Most recently there's been Black Mesa, which is a fan remake of Half-Life in Half-Life 2's Source engine.
There's also The Forgotten City, which was actually a Skyrim mod first and was so popular the mod makers were approached by Microsoft to make their own game.
Most Source engine games are actually mods of Half-Life and Half-Life 2. Counter-Strike started as a Half-Life mod.
My friend, I regret to inform you form you those are not recent releases.
Decades.
Team Fortress started as a mod for Quake 1(30 years ago)
Red Orchestra was the winner of the Make Something Unreal contest that Epic Games held over 20 years ago.
Famously, League of Legends and DOTA started as a custom map for Warcraft 3(Defense of the Ancients) and apparently Activision/Blizzard missed that window so much that they are a footnote in the genre they fucking started.
I spent a few minutes trying to figure out how to mod quake into dwarf fortress until I reread your comment.
Battlefield 2 was at least partly made by the team who made Desert Combat for Battlefield 1942
Factorio was created because Kovorax didn't get a job at Minecraft...
Ya'll talking about modded games, and no one mentioned Fallout London.
The developers got tired of waiting for Fallout 5 and made it themselves.
The existence of engines like Unity and Unreal blurs this a bit. You used to see more full-conversion mods for games that make them into something else, because the engine was the hard part.

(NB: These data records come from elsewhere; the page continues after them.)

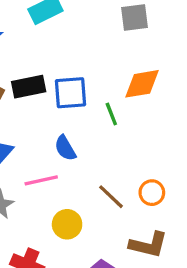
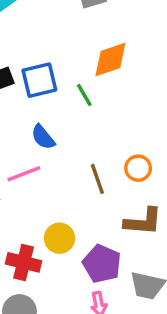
brown line: (111, 197) -> (97, 179), turned 36
yellow circle: (67, 224) -> (59, 238), moved

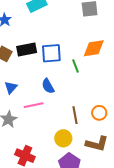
yellow circle: (59, 238) -> (63, 138), moved

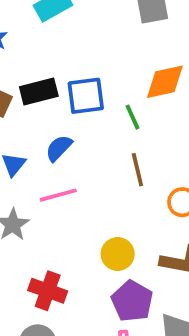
blue semicircle: (48, 86) -> (59, 148), moved, turned 77
brown line: (75, 115) -> (137, 170), moved

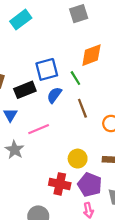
black rectangle: (39, 91) -> (25, 90), moved
blue semicircle: (59, 148) -> (54, 95), moved
red cross: (48, 291) -> (60, 184), moved

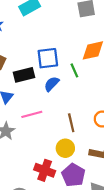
brown line: (82, 108) -> (71, 123), moved

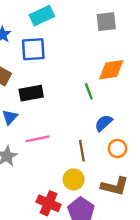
blue square: (48, 58) -> (33, 49), moved
blue semicircle: (52, 84) -> (104, 123), moved

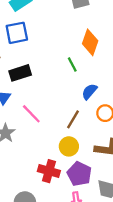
orange diamond: (111, 70) -> (90, 42), turned -55
pink line: (38, 139) -> (31, 114), turned 65
brown line: (82, 151) -> (73, 119), turned 48

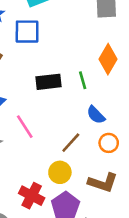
black rectangle: (20, 73) -> (48, 82), moved
blue semicircle: (89, 92) -> (96, 115), turned -96

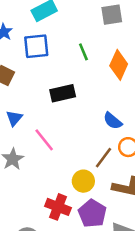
green line: (83, 80) -> (83, 52), moved
brown line: (71, 143) -> (103, 158), moved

Now that they’re available on very permissive terms, most hobbyist game devs will genuinely make a full game from an empty kit, and release it without players needing to mod a game like Half-Life or Quake.
But, having full ownership of that environment naturally means a lot of creators will want something back for their work. They have no choice but to shrug and accept it’s a free fan project when it’s built off a $60 game, but the story is different when that chain is gone. So most of this trend takes the form of indie game development.
Dunno "rise", but certainly isn't unprecedented for mods or similar to get standalone releases. Black Mesa and UNLOVED both come to mind.
And if we stretch definition a little, to my knowledge, Super Bernie World, Luanti, and apparently now S&Box all allow being used as engines for making mods as standalone games.
Honestly, this is how I wish more of my favorite IPs would go. Elder scrolls and fallout especially, Bethesda couldn't write a story for a bad porno, let alone compete with some of the story mods in Fallout 4 and skyrim. Just streamline the developer tools into an easy to access plug and play system for mods and quit trying to sell us a $40 knock off of an existing mod on nexus.
I'm not exactly sure if this is what you mean, but I have a couple examples of fantastic community powered fan games that arguably eclipse their inspiration.
Pokemon Infinite Fusion: fan powered remake of Pokemon Fire Red that incorporates a fusion mechanic and has something like 600,000 high quality fan created sprites. They're now working on a version for Pokemon Emerald
Clone Hero: fan made guitar hero/rockband clone with support for tons of peripherals including drums and vocals, with a huge library of fan generated songs.
Well, I started playing Skyrim about 3 years ago, and I now have over 200 mods. It's almost as high quality graphics and sound as modern games, plus I have a huge choice of scenarios I can install. Wild stuff.
Cyberpunk 2077 might be next for me, unless I decide to play skyblivion!
Some have already tried that. There are some games where there's basically zero base game and the devs want the players to fill in the content. Since such games start out with nothing, no one makes mods for them, and so the games die in obscurity. Ever hear of S&box?
That said, the people behind RPGMaker have a lot of this covered. They provide a good stock of assets to let people build stuff out of the box. This lets people create content quick, which eventually brings in the people that know what they're doing, which results in good stuff.
I remember that Microsoft "sandbox" dev environment. That went nowhere.